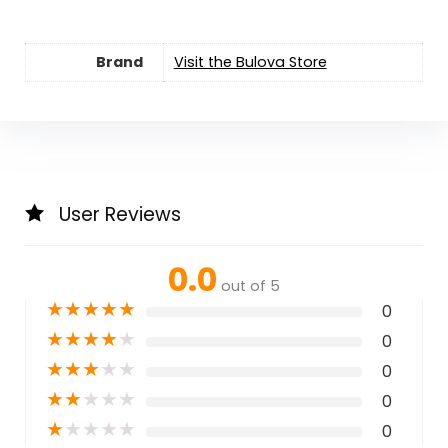
Brand
Visit the Bulova Store
User Reviews
0.0
out of 5
★
★
★
★
★
0
★
★
★
★
★
0
★
★
★
★
★
0
★
★
★
★
★
0
★
★
★
★
★
0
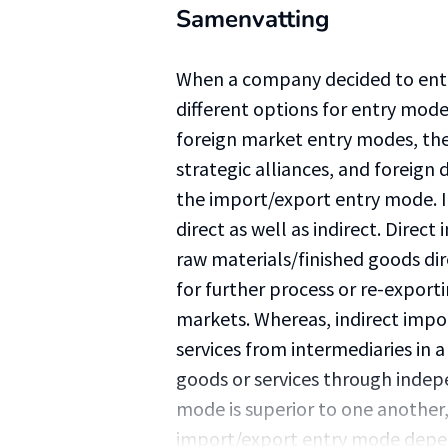
Samenvatting
When a company decided to ente
different options for entry mod
foreign market entry modes, the
strategic alliances, and foreign
the import/export entry mode. 
direct as well as indirect. Direc
raw materials/finished goods dir
for further process or re-exporti
markets. Whereas, indirect impo
services from intermediaries in 
goods or services through inde
mode is superior to one another,
import/export entry mode depend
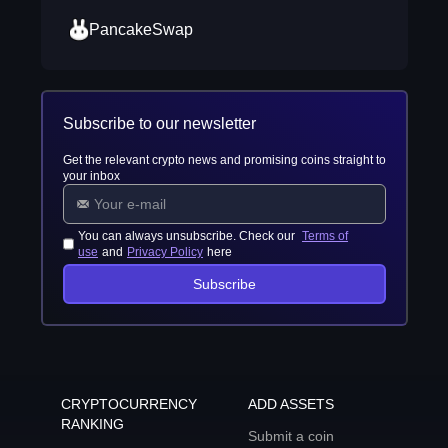
PancakeSwap
Subscribe to our newsletter
Get the relevant crypto news and promising coins straight to
your inbox
You can always unsubscribe. Check our
Terms of
use
and
Privacy Policy
here
Subscribe
CRYPTOCURRENCY
ADD ASSETS
RANKING
Submit a coin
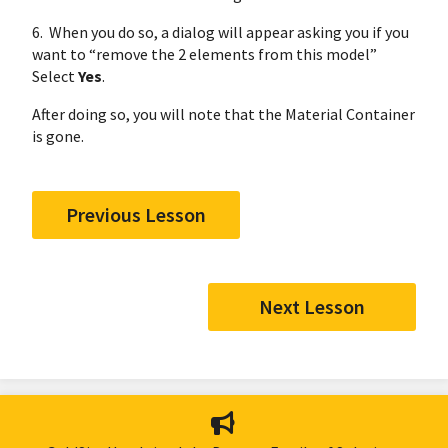
6. When you do so, a dialog will appear asking you if you
want to “remove the 2 elements from this model”
Select
Yes
.
After doing so, you will note that the Material Container
is gone.
Previous Lesson
Next Lesson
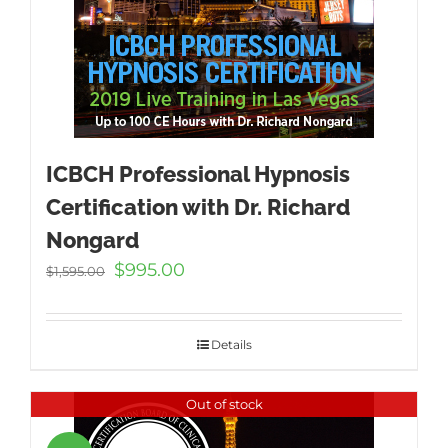
ICBCH Professional Hypnosis
Certification with Dr. Richard
Nongard
Original
Current
$
995.00
$
1,595.00
price
price
was:
is:
$1,595.00.
$995.00.
Details
Out of stock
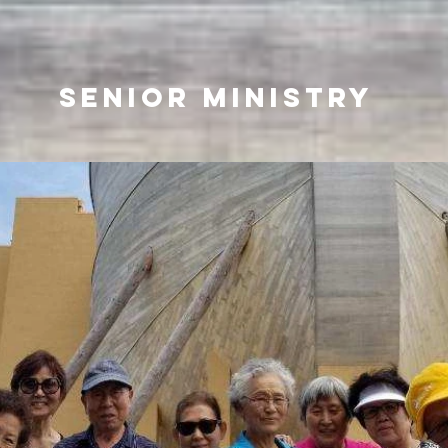
SENIOR MINISTRY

━━━━━━━━

Assignment.
Please repeat each line above exactly as it appears, but omit the pictures.

Solution to this task.
Brand
Visit the Bulova Store
User Reviews
0.0
out of 5
★
★
★
★
★
0
★
★
★
★
★
0
★
★
★
★
★
0
★
★
★
★
★
0
★
★
★
★
★
0
Samenvatting
When a company decided to ente
different options for entry mod
foreign market entry modes, the
strategic alliances, and foreign
the import/export entry mode. 
direct as well as indirect. Direc
raw materials/finished goods dir
for further process or re-exporti
markets. Whereas, indirect impo
services from intermediaries in 
goods or services through inde
mode is superior to one another,
import/export entry mode depend
PancakeSwap
Subscribe to our newsletter
Get the relevant crypto news and promising coins straight to
your inbox
You can always unsubscribe. Check our
Terms of
use
and
Privacy Policy
here
Subscribe
CRYPTOCURRENCY
ADD ASSETS
RANKING
Submit a coin
6. When you do so, a dialog will appear asking you if you
want to “remove the 2 elements from this model”
Select
Yes
.
After doing so, you will note that the Material Container
is gone.
Previous Lesson
Next Lesson
ICBCH Professional Hypnosis
Certification with Dr. Richard
Nongard
Original
Current
$
995.00
$
1,595.00
price
price
was:
is:
$1,595.00.
$995.00.
Details
Out of stock
SENIOR MINISTRY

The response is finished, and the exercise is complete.